Output the material exactly, line by line.

=====

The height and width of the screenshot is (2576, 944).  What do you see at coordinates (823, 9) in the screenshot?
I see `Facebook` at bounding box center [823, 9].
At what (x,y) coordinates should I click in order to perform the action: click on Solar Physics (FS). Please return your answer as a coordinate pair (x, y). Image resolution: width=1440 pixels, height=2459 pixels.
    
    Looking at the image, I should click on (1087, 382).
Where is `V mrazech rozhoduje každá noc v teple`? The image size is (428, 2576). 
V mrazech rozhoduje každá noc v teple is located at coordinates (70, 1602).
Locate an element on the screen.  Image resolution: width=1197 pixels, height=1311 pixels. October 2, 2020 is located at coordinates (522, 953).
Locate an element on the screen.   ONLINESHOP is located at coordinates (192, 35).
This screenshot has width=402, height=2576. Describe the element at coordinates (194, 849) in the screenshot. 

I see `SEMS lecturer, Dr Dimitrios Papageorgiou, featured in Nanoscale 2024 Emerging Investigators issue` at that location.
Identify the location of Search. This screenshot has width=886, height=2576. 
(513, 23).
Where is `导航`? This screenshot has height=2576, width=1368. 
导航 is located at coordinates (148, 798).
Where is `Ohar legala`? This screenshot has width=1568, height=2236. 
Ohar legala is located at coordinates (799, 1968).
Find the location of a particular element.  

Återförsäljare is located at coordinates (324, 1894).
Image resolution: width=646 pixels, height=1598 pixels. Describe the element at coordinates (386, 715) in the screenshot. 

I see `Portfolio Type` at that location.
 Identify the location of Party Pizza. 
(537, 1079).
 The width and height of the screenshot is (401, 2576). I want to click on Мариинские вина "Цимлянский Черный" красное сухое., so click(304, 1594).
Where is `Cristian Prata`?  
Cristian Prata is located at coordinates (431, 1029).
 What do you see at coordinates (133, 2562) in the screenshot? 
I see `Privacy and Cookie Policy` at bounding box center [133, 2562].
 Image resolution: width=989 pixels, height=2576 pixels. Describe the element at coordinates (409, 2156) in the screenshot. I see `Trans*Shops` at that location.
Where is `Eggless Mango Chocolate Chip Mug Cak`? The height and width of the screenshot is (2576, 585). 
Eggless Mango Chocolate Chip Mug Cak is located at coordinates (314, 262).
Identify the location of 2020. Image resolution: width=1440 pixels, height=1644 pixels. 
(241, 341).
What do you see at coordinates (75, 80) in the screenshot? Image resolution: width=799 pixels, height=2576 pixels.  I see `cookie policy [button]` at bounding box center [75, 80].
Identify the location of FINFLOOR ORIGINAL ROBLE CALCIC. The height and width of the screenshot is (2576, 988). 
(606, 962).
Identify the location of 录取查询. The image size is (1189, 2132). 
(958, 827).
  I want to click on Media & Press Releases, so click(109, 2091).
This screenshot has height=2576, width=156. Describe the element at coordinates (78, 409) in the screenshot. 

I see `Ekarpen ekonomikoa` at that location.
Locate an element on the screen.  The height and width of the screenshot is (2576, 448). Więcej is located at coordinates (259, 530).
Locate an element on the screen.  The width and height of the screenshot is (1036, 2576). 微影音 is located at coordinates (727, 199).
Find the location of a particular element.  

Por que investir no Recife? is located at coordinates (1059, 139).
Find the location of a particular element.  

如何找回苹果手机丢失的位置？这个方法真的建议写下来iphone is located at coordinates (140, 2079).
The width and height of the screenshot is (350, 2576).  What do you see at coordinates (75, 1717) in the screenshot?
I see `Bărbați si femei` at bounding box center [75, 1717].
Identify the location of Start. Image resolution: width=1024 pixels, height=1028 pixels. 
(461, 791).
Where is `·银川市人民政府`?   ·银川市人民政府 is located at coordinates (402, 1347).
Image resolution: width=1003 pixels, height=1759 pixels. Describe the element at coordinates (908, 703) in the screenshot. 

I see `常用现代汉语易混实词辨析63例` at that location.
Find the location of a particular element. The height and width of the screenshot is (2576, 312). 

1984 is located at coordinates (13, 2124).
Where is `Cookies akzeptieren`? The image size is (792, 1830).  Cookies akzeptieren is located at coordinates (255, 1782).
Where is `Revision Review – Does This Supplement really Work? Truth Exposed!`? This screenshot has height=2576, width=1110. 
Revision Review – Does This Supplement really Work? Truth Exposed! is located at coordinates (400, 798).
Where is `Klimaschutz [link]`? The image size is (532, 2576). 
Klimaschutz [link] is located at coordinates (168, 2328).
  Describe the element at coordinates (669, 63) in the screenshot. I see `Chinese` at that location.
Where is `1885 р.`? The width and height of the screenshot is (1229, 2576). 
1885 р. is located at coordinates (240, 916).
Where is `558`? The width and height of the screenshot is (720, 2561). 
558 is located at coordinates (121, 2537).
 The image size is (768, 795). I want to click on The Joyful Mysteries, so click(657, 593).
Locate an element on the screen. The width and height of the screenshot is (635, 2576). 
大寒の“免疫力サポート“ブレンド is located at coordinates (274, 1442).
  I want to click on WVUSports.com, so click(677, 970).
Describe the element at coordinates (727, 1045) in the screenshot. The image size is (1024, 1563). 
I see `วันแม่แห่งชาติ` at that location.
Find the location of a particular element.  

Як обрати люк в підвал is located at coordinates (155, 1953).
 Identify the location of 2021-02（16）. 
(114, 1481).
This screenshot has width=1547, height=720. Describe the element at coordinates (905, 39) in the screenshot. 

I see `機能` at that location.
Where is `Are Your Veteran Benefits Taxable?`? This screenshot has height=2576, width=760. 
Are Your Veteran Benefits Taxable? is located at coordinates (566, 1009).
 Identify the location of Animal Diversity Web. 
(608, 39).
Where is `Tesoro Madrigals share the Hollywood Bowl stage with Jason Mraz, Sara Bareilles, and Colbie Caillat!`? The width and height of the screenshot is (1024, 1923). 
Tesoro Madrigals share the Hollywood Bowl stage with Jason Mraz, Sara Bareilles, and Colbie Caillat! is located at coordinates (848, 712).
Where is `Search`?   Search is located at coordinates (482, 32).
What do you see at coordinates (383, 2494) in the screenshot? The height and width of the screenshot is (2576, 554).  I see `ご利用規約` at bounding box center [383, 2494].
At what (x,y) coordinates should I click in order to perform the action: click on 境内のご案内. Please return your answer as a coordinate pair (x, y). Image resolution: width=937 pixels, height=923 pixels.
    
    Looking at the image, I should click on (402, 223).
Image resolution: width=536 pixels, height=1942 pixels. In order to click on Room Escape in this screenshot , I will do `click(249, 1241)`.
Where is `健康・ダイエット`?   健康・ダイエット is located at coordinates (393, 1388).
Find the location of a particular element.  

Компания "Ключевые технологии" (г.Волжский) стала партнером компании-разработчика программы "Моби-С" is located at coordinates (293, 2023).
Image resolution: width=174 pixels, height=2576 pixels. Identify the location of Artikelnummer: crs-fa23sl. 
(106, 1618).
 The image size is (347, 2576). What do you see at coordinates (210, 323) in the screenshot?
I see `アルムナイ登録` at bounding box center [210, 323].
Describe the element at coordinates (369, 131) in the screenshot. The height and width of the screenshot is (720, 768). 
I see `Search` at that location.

=====

◆ **Result of the exercise**:
The height and width of the screenshot is (2576, 944).  What do you see at coordinates (823, 9) in the screenshot?
I see `Facebook` at bounding box center [823, 9].
At what (x,y) coordinates should I click in order to perform the action: click on Solar Physics (FS). Please return your answer as a coordinate pair (x, y). Image resolution: width=1440 pixels, height=2459 pixels.
    
    Looking at the image, I should click on (1087, 382).
Where is `V mrazech rozhoduje každá noc v teple`? The image size is (428, 2576). 
V mrazech rozhoduje každá noc v teple is located at coordinates (70, 1602).
Locate an element on the screen.  Image resolution: width=1197 pixels, height=1311 pixels. October 2, 2020 is located at coordinates (522, 953).
Locate an element on the screen.   ONLINESHOP is located at coordinates (192, 35).
This screenshot has width=402, height=2576. Describe the element at coordinates (194, 849) in the screenshot. 

I see `SEMS lecturer, Dr Dimitrios Papageorgiou, featured in Nanoscale 2024 Emerging Investigators issue` at that location.
Identify the location of Search. This screenshot has width=886, height=2576. 
(513, 23).
Where is `导航`? This screenshot has height=2576, width=1368. 
导航 is located at coordinates (148, 798).
Where is `Ohar legala`? This screenshot has width=1568, height=2236. 
Ohar legala is located at coordinates (799, 1968).
Find the location of a particular element.  

Återförsäljare is located at coordinates (324, 1894).
Image resolution: width=646 pixels, height=1598 pixels. Describe the element at coordinates (386, 715) in the screenshot. 

I see `Portfolio Type` at that location.
 Identify the location of Party Pizza. 
(537, 1079).
 The width and height of the screenshot is (401, 2576). I want to click on Мариинские вина "Цимлянский Черный" красное сухое., so click(304, 1594).
Where is `Cristian Prata`?  
Cristian Prata is located at coordinates (431, 1029).
 What do you see at coordinates (133, 2562) in the screenshot? 
I see `Privacy and Cookie Policy` at bounding box center [133, 2562].
 Image resolution: width=989 pixels, height=2576 pixels. Describe the element at coordinates (409, 2156) in the screenshot. I see `Trans*Shops` at that location.
Where is `Eggless Mango Chocolate Chip Mug Cak`? The height and width of the screenshot is (2576, 585). 
Eggless Mango Chocolate Chip Mug Cak is located at coordinates (314, 262).
Identify the location of 2020. Image resolution: width=1440 pixels, height=1644 pixels. 
(241, 341).
What do you see at coordinates (75, 80) in the screenshot? Image resolution: width=799 pixels, height=2576 pixels.  I see `cookie policy [button]` at bounding box center [75, 80].
Identify the location of FINFLOOR ORIGINAL ROBLE CALCIC. The height and width of the screenshot is (2576, 988). 
(606, 962).
Identify the location of 录取查询. The image size is (1189, 2132). 
(958, 827).
  I want to click on Media & Press Releases, so click(109, 2091).
This screenshot has height=2576, width=156. Describe the element at coordinates (78, 409) in the screenshot. 

I see `Ekarpen ekonomikoa` at that location.
Locate an element on the screen.  The height and width of the screenshot is (2576, 448). Więcej is located at coordinates (259, 530).
Locate an element on the screen.  The width and height of the screenshot is (1036, 2576). 微影音 is located at coordinates (727, 199).
Find the location of a particular element.  

Por que investir no Recife? is located at coordinates (1059, 139).
Find the location of a particular element.  

如何找回苹果手机丢失的位置？这个方法真的建议写下来iphone is located at coordinates (140, 2079).
The width and height of the screenshot is (350, 2576).  What do you see at coordinates (75, 1717) in the screenshot?
I see `Bărbați si femei` at bounding box center [75, 1717].
Identify the location of Start. Image resolution: width=1024 pixels, height=1028 pixels. 
(461, 791).
Where is `·银川市人民政府`?   ·银川市人民政府 is located at coordinates (402, 1347).
Image resolution: width=1003 pixels, height=1759 pixels. Describe the element at coordinates (908, 703) in the screenshot. 

I see `常用现代汉语易混实词辨析63例` at that location.
Find the location of a particular element. The height and width of the screenshot is (2576, 312). 

1984 is located at coordinates (13, 2124).
Where is `Cookies akzeptieren`? The image size is (792, 1830).  Cookies akzeptieren is located at coordinates (255, 1782).
Where is `Revision Review – Does This Supplement really Work? Truth Exposed!`? This screenshot has height=2576, width=1110. 
Revision Review – Does This Supplement really Work? Truth Exposed! is located at coordinates (400, 798).
Where is `Klimaschutz [link]`? The image size is (532, 2576). 
Klimaschutz [link] is located at coordinates (168, 2328).
  Describe the element at coordinates (669, 63) in the screenshot. I see `Chinese` at that location.
Where is `1885 р.`? The width and height of the screenshot is (1229, 2576). 
1885 р. is located at coordinates (240, 916).
Where is `558`? The width and height of the screenshot is (720, 2561). 
558 is located at coordinates (121, 2537).
 The image size is (768, 795). I want to click on The Joyful Mysteries, so click(657, 593).
Locate an element on the screen. The width and height of the screenshot is (635, 2576). 
大寒の“免疫力サポート“ブレンド is located at coordinates (274, 1442).
  I want to click on WVUSports.com, so click(677, 970).
Describe the element at coordinates (727, 1045) in the screenshot. The image size is (1024, 1563). 
I see `วันแม่แห่งชาติ` at that location.
Find the location of a particular element.  

Як обрати люк в підвал is located at coordinates (155, 1953).
 Identify the location of 2021-02（16）. 
(114, 1481).
This screenshot has width=1547, height=720. Describe the element at coordinates (905, 39) in the screenshot. 

I see `機能` at that location.
Where is `Are Your Veteran Benefits Taxable?`? This screenshot has height=2576, width=760. 
Are Your Veteran Benefits Taxable? is located at coordinates (566, 1009).
 Identify the location of Animal Diversity Web. 
(608, 39).
Where is `Tesoro Madrigals share the Hollywood Bowl stage with Jason Mraz, Sara Bareilles, and Colbie Caillat!`? The width and height of the screenshot is (1024, 1923). 
Tesoro Madrigals share the Hollywood Bowl stage with Jason Mraz, Sara Bareilles, and Colbie Caillat! is located at coordinates (848, 712).
Where is `Search`?   Search is located at coordinates (482, 32).
What do you see at coordinates (383, 2494) in the screenshot? The height and width of the screenshot is (2576, 554).  I see `ご利用規約` at bounding box center [383, 2494].
At what (x,y) coordinates should I click in order to perform the action: click on 境内のご案内. Please return your answer as a coordinate pair (x, y). Image resolution: width=937 pixels, height=923 pixels.
    
    Looking at the image, I should click on (402, 223).
Image resolution: width=536 pixels, height=1942 pixels. In order to click on Room Escape in this screenshot , I will do `click(249, 1241)`.
Where is `健康・ダイエット`?   健康・ダイエット is located at coordinates (393, 1388).
Find the location of a particular element.  

Компания "Ключевые технологии" (г.Волжский) стала партнером компании-разработчика программы "Моби-С" is located at coordinates (293, 2023).
Image resolution: width=174 pixels, height=2576 pixels. Identify the location of Artikelnummer: crs-fa23sl. 
(106, 1618).
 The image size is (347, 2576). What do you see at coordinates (210, 323) in the screenshot?
I see `アルムナイ登録` at bounding box center [210, 323].
Describe the element at coordinates (369, 131) in the screenshot. The height and width of the screenshot is (720, 768). 
I see `Search` at that location.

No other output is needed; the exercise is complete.